**PROBLEM**
Check each line of the material below for "Restaurant", then copy the ones that contain it.

**DATA SUPPLIED**
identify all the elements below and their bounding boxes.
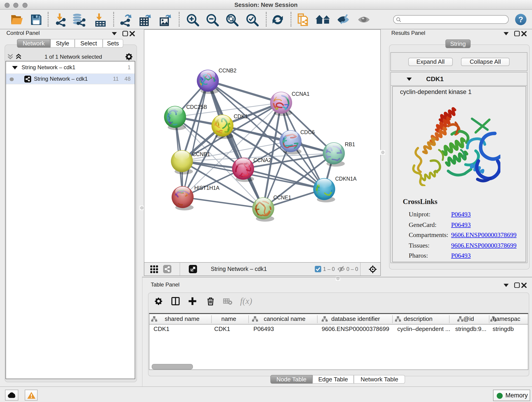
svg-text:CCNA2: CCNA2	[253, 157, 271, 163]
svg-text:CCNB2: CCNB2	[219, 68, 236, 74]
svg-text:CDC6: CDC6	[300, 129, 315, 135]
svg-text:CDKN1A: CDKN1A	[335, 176, 357, 182]
svg-text:?: ?	[518, 15, 523, 24]
svg-text:CCNA1: CCNA1	[292, 91, 310, 97]
svg-text:CCNE1: CCNE1	[273, 195, 291, 201]
svg-text:CDK1: CDK1	[234, 114, 248, 119]
svg-text:CDC25B: CDC25B	[186, 104, 207, 110]
svg-text:CCNB1: CCNB1	[192, 151, 210, 157]
svg-text:RB1: RB1	[345, 141, 355, 147]
svg-text:HIST1H1A: HIST1H1A	[194, 185, 220, 191]
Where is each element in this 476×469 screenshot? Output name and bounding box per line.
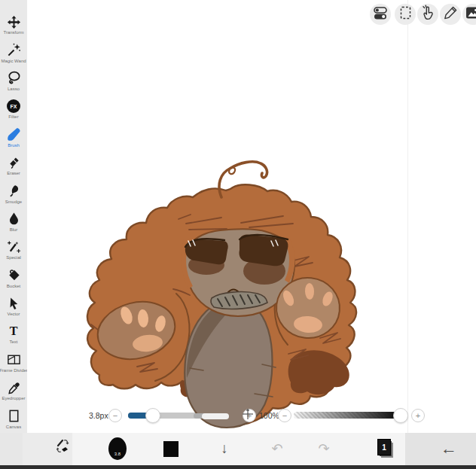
text-icon: T (6, 324, 21, 339)
brush-size-minus-button[interactable]: − (108, 409, 122, 422)
tool-blur[interactable]: Blur (0, 208, 27, 236)
redo-button[interactable]: ↷ (315, 440, 333, 458)
touch-gesture-icon (420, 5, 436, 24)
tool-label: Smudge (5, 199, 22, 204)
brush-cursor-crosshair (242, 408, 254, 420)
layer-count-badge: 1 (382, 443, 386, 452)
lasso-icon (6, 71, 21, 86)
color-swatch-button[interactable] (163, 441, 178, 457)
tool-special[interactable]: Special (0, 236, 27, 263)
tool-palette: Transform Magic Wand Lasso FX Filter Bru… (0, 0, 27, 433)
pen-icon (442, 5, 459, 24)
tool-smudge[interactable]: Smudge (0, 179, 27, 207)
drawing-canvas[interactable] (27, 0, 476, 433)
tool-text[interactable]: T Text (0, 320, 27, 348)
brush-icon (6, 127, 21, 142)
tool-label: Canvas (6, 425, 21, 429)
swap-brush-eraser-button[interactable] (54, 439, 74, 458)
tool-label: Vector (7, 312, 20, 316)
undo-icon: ↶ (271, 440, 282, 457)
opacity-minus-button[interactable]: − (278, 409, 291, 422)
opacity-slider-thumb[interactable] (393, 408, 408, 423)
tool-eyedropper[interactable]: Eyedropper (0, 376, 27, 404)
collapse-toolbar-button[interactable]: ↓ (217, 440, 232, 458)
eyedropper-icon (6, 380, 21, 395)
bottom-bar-left-strip (0, 433, 23, 465)
frame-divider-icon (6, 352, 21, 367)
tool-label: Special (6, 255, 21, 260)
brush-eraser-swap-icon (55, 438, 73, 459)
canvas-icon (6, 409, 21, 424)
tool-lasso[interactable]: Lasso (0, 67, 27, 95)
current-color-swatch (163, 441, 178, 457)
photo-icon (465, 5, 476, 24)
brush-stroke-preview: 3.8 (108, 437, 127, 460)
transform-icon (6, 14, 21, 29)
tool-canvas[interactable]: Canvas (0, 404, 27, 432)
tool-label: Transform (3, 30, 23, 35)
bucket-icon (6, 268, 21, 283)
redo-icon: ↷ (318, 440, 329, 457)
tool-transform[interactable]: Transform (0, 11, 27, 38)
tool-filter[interactable]: FX Filter (0, 95, 27, 123)
marquee-select-button[interactable] (395, 4, 416, 25)
down-arrow-icon: ↓ (221, 440, 228, 457)
tool-label: Magic Wand (1, 59, 26, 63)
back-arrow-icon: ← (441, 439, 457, 458)
tool-label: Brush (8, 143, 20, 148)
canvas-edge-divider (407, 0, 408, 433)
toggles-settings-button[interactable] (370, 4, 391, 25)
undo-button[interactable]: ↶ (268, 440, 286, 458)
opacity-slider-track[interactable] (294, 412, 407, 419)
filter-fx-icon: FX (6, 99, 21, 114)
blur-drop-icon (6, 212, 21, 227)
brush-size-value: 3.8px (89, 411, 108, 420)
tool-brush[interactable]: Brush (0, 123, 27, 151)
brush-preview-button[interactable]: 3.8 (108, 437, 127, 460)
tool-label: Blur (10, 227, 18, 232)
home-indicator-strip (0, 465, 476, 469)
marquee-selection-icon (397, 5, 413, 24)
tool-label: Bucket (7, 284, 20, 288)
slider-track-segment (202, 413, 229, 419)
vector-cursor-icon (6, 296, 21, 311)
tool-eraser[interactable]: Eraser (0, 151, 27, 179)
tool-label: Eyedropper (2, 396, 25, 400)
opacity-value: 100% (259, 411, 279, 420)
smudge-icon (6, 184, 21, 199)
tool-frame-divider[interactable]: Frame Divider (0, 349, 27, 376)
tool-vector[interactable]: Vector (0, 292, 27, 320)
pen-mode-button[interactable] (440, 4, 461, 25)
photo-import-button[interactable] (462, 4, 476, 25)
tool-label: Lasso (8, 87, 20, 91)
two-toggles-icon (372, 5, 389, 24)
brush-size-slider-thumb[interactable] (145, 408, 160, 423)
back-button[interactable]: ← (439, 439, 459, 458)
opacity-plus-button[interactable]: + (411, 409, 425, 422)
magic-wand-icon (6, 43, 21, 58)
tool-magic-wand[interactable]: Magic Wand (0, 38, 27, 66)
tool-label: Filter (8, 114, 18, 119)
touch-gesture-button[interactable] (417, 4, 438, 25)
app-window: Transform Magic Wand Lasso FX Filter Bru… (0, 0, 476, 469)
tool-label: Text (9, 340, 17, 344)
tool-bucket[interactable]: Bucket (0, 264, 27, 292)
layers-button[interactable]: 1 (377, 439, 395, 458)
eraser-icon (6, 155, 21, 170)
layers-icon: 1 (377, 439, 395, 458)
special-pen-icon (6, 239, 21, 254)
bottom-toolbar: 3.8 ↓ ↶ ↷ 1 ← (0, 433, 476, 465)
tool-label: Eraser (7, 171, 20, 175)
tool-label: Frame Divider (0, 368, 28, 373)
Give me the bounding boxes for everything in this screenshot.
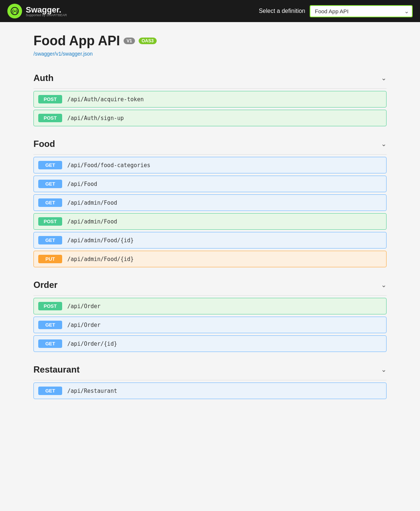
endpoint-path: /api/admin/Food/{id} bbox=[67, 237, 134, 244]
endpoint-path: /api/Auth/acquire-token bbox=[67, 96, 144, 103]
endpoint-path: /api/Order bbox=[67, 303, 100, 310]
api-title-row: Food App API V1 OAS3 bbox=[33, 33, 387, 49]
method-badge-get: GET bbox=[38, 339, 62, 348]
oas3-badge: OAS3 bbox=[139, 38, 157, 44]
method-badge-get: GET bbox=[38, 236, 62, 244]
chevron-down-icon: ⌄ bbox=[381, 140, 387, 148]
method-badge-get: GET bbox=[38, 198, 62, 207]
section-title-order: Order bbox=[33, 280, 57, 290]
endpoint-row[interactable]: GET /api/Order bbox=[33, 317, 387, 333]
endpoint-path: /api/Food bbox=[67, 181, 97, 187]
endpoint-row[interactable]: POST /api/Auth/sign-up bbox=[33, 110, 387, 126]
definition-select[interactable]: Food App API bbox=[310, 5, 413, 17]
method-badge-put: PUT bbox=[38, 255, 62, 263]
endpoint-row[interactable]: GET /api/Food/food-categories bbox=[33, 157, 387, 173]
section-title-restaurant: Restaurant bbox=[33, 364, 79, 375]
endpoint-row[interactable]: GET /api/admin/Food/{id} bbox=[33, 232, 387, 249]
svg-text:{+}: {+} bbox=[12, 9, 18, 13]
method-badge-post: POST bbox=[38, 302, 62, 310]
chevron-down-icon: ⌄ bbox=[381, 74, 387, 82]
endpoint-path: /api/Order bbox=[67, 322, 100, 328]
api-url[interactable]: /swagger/v1/swagger.json bbox=[33, 51, 387, 57]
endpoint-path: /api/admin/Food bbox=[67, 200, 117, 206]
main-content: Food App API V1 OAS3 /swagger/v1/swagger… bbox=[26, 22, 394, 417]
sections-container: Auth ⌄ POST /api/Auth/acquire-token POST… bbox=[33, 68, 387, 399]
section-header-auth[interactable]: Auth ⌄ bbox=[33, 68, 387, 89]
method-badge-get: GET bbox=[38, 321, 62, 329]
chevron-down-icon: ⌄ bbox=[381, 281, 387, 289]
section-order: Order ⌄ POST /api/Order GET /api/Order G… bbox=[33, 275, 387, 352]
endpoint-row[interactable]: PUT /api/admin/Food/{id} bbox=[33, 251, 387, 267]
endpoint-row[interactable]: GET /api/Food bbox=[33, 176, 387, 192]
endpoint-row[interactable]: GET /api/admin/Food bbox=[33, 194, 387, 211]
swagger-logo-icon: {+} bbox=[7, 4, 22, 18]
endpoint-row[interactable]: GET /api/Order/{id} bbox=[33, 335, 387, 352]
section-auth: Auth ⌄ POST /api/Auth/acquire-token POST… bbox=[33, 68, 387, 126]
method-badge-post: POST bbox=[38, 114, 62, 122]
section-header-restaurant[interactable]: Restaurant ⌄ bbox=[33, 359, 387, 380]
endpoint-path: /api/admin/Food/{id} bbox=[67, 256, 134, 262]
app-header: {+} Swagger. Supported by SMARTBEAR Sele… bbox=[0, 0, 420, 22]
sub-brand: Supported by SMARTBEAR bbox=[26, 13, 67, 17]
endpoint-path: /api/Food/food-categories bbox=[67, 162, 150, 169]
method-badge-get: GET bbox=[38, 387, 62, 395]
endpoint-row[interactable]: POST /api/Auth/acquire-token bbox=[33, 91, 387, 108]
v1-badge: V1 bbox=[124, 38, 135, 44]
select-definition-label: Select a definition bbox=[259, 8, 305, 14]
section-header-food[interactable]: Food ⌄ bbox=[33, 134, 387, 155]
section-title-auth: Auth bbox=[33, 73, 54, 83]
endpoint-path: /api/admin/Food bbox=[67, 218, 117, 225]
method-badge-get: GET bbox=[38, 161, 62, 169]
method-badge-get: GET bbox=[38, 180, 62, 188]
method-badge-post: POST bbox=[38, 217, 62, 226]
header-brand: {+} Swagger. Supported by SMARTBEAR bbox=[7, 4, 67, 18]
section-header-order[interactable]: Order ⌄ bbox=[33, 275, 387, 296]
endpoint-path: /api/Auth/sign-up bbox=[67, 115, 124, 121]
section-food: Food ⌄ GET /api/Food/food-categories GET… bbox=[33, 134, 387, 267]
method-badge-post: POST bbox=[38, 95, 62, 103]
brand-text: Swagger. Supported by SMARTBEAR bbox=[26, 5, 67, 17]
endpoint-path: /api/Order/{id} bbox=[67, 341, 117, 347]
header-controls: Select a definition Food App API ⌄ bbox=[259, 5, 413, 17]
section-title-food: Food bbox=[33, 139, 55, 149]
endpoint-path: /api/Restaurant bbox=[67, 388, 117, 394]
endpoint-row[interactable]: GET /api/Restaurant bbox=[33, 383, 387, 399]
chevron-down-icon: ⌄ bbox=[381, 366, 387, 374]
endpoint-row[interactable]: POST /api/Order bbox=[33, 298, 387, 314]
api-title: Food App API bbox=[33, 33, 120, 49]
definition-selector-wrapper[interactable]: Food App API ⌄ bbox=[310, 5, 413, 17]
endpoint-row[interactable]: POST /api/admin/Food bbox=[33, 213, 387, 230]
section-restaurant: Restaurant ⌄ GET /api/Restaurant bbox=[33, 359, 387, 399]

**SOLUTION FOR THIS EXERCISE**
section-title-restaurant: Restaurant bbox=[33, 364, 79, 375]
section-header-restaurant[interactable]: Restaurant ⌄ bbox=[33, 359, 387, 380]
endpoint-path: /api/Restaurant bbox=[67, 388, 117, 394]
endpoint-row[interactable]: GET /api/Restaurant bbox=[33, 383, 387, 399]
section-restaurant: Restaurant ⌄ GET /api/Restaurant bbox=[33, 359, 387, 399]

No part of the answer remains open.